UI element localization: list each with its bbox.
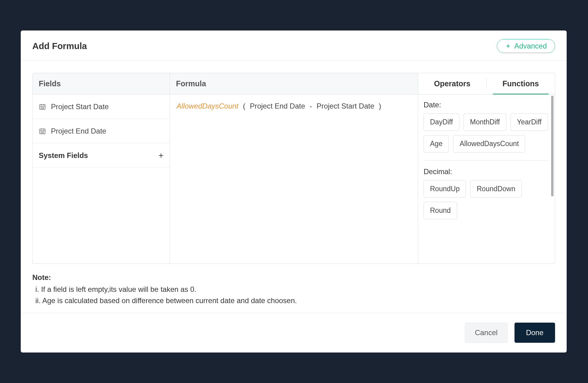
- svg-point-16: [41, 131, 41, 132]
- advanced-label: Advanced: [514, 42, 547, 50]
- field-list: Project Start Date: [33, 95, 170, 263]
- done-button[interactable]: Done: [514, 323, 555, 343]
- note-line-1: i. If a field is left empty,its value wi…: [32, 284, 555, 295]
- plus-icon: +: [159, 151, 163, 160]
- fields-column: Fields: [33, 73, 170, 263]
- svg-point-19: [41, 133, 41, 133]
- add-formula-modal: Add Formula Advanced Fields: [21, 30, 567, 353]
- cancel-button[interactable]: Cancel: [465, 323, 508, 343]
- function-yeardiff[interactable]: YearDiff: [511, 113, 548, 131]
- calendar-icon: [39, 103, 46, 110]
- formula-editor[interactable]: AllowedDaysCount ( Project End Date - Pr…: [170, 95, 418, 118]
- tabs: Operators Functions: [418, 73, 555, 95]
- formula-column: Formula AllowedDaysCount ( Project End D…: [170, 73, 418, 263]
- function-roundup[interactable]: RoundUp: [424, 180, 466, 198]
- tab-functions[interactable]: Functions: [487, 73, 555, 94]
- formula-paren-open: (: [243, 102, 245, 110]
- field-label: Project End Date: [51, 127, 106, 135]
- note-line-2: ii. Age is calculated based on differenc…: [32, 295, 555, 306]
- svg-point-9: [41, 108, 41, 109]
- modal-header: Add Formula Advanced: [21, 30, 567, 61]
- modal-footer: Cancel Done: [21, 313, 567, 353]
- modal-title: Add Formula: [32, 41, 87, 51]
- system-fields-label: System Fields: [39, 151, 88, 160]
- tab-operators[interactable]: Operators: [418, 73, 486, 94]
- field-item-project-start-date[interactable]: Project Start Date: [33, 95, 170, 119]
- function-group-decimal: RoundUp RoundDown Round: [424, 180, 549, 219]
- function-alloweddayscount[interactable]: AllowedDaysCount: [453, 135, 525, 152]
- plus-icon: [505, 43, 511, 49]
- field-label: Project Start Date: [51, 102, 109, 111]
- editor-grid: Fields: [32, 73, 555, 264]
- modal-body: Fields: [21, 61, 567, 313]
- function-daydiff[interactable]: DayDiff: [424, 113, 459, 131]
- function-group-date: DayDiff MonthDiff YearDiff Age AllowedDa…: [424, 113, 549, 152]
- svg-point-6: [41, 107, 41, 107]
- function-age[interactable]: Age: [424, 135, 449, 152]
- function-round[interactable]: Round: [424, 202, 457, 219]
- formula-function-token: AllowedDaysCount: [177, 102, 238, 110]
- function-group-divider: [424, 160, 549, 161]
- function-group-label-date: Date:: [424, 101, 549, 109]
- svg-point-8: [43, 107, 44, 107]
- svg-point-21: [43, 133, 44, 133]
- advanced-button[interactable]: Advanced: [497, 39, 555, 53]
- svg-point-20: [42, 133, 42, 133]
- formula-operator-minus: -: [310, 102, 312, 110]
- svg-point-17: [42, 131, 42, 132]
- svg-point-10: [42, 108, 42, 109]
- field-item-project-end-date[interactable]: Project End Date: [33, 119, 170, 143]
- scrollbar-track[interactable]: [551, 96, 554, 262]
- function-rounddown[interactable]: RoundDown: [470, 180, 522, 198]
- right-column: Operators Functions Date: DayDiff MonthD…: [418, 73, 555, 263]
- fields-header: Fields: [33, 73, 170, 95]
- formula-header: Formula: [170, 73, 418, 95]
- svg-point-18: [43, 131, 44, 132]
- formula-field-token: Project End Date: [250, 102, 305, 110]
- svg-point-7: [42, 107, 42, 107]
- svg-point-11: [43, 108, 44, 109]
- note-title: Note:: [32, 272, 555, 283]
- formula-field-token: Project Start Date: [317, 102, 374, 110]
- formula-paren-close: ): [379, 102, 381, 110]
- system-fields-toggle[interactable]: System Fields +: [33, 143, 170, 168]
- note-section: Note: i. If a field is left empty,its va…: [32, 264, 555, 306]
- function-group-label-decimal: Decimal:: [424, 167, 549, 176]
- calendar-icon: [39, 127, 46, 135]
- function-monthdiff[interactable]: MonthDiff: [464, 113, 506, 131]
- functions-panel: Date: DayDiff MonthDiff YearDiff Age All…: [418, 95, 555, 263]
- scrollbar-thumb[interactable]: [551, 96, 554, 196]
============
# ABOUT THIS EXERCISE
Please go through the data above and copy each line containing the word "plus".

# OUTPUT FOR THIS EXERCISE
- plus-icon: +: [159, 151, 163, 160]
- plus-icon: [505, 43, 511, 49]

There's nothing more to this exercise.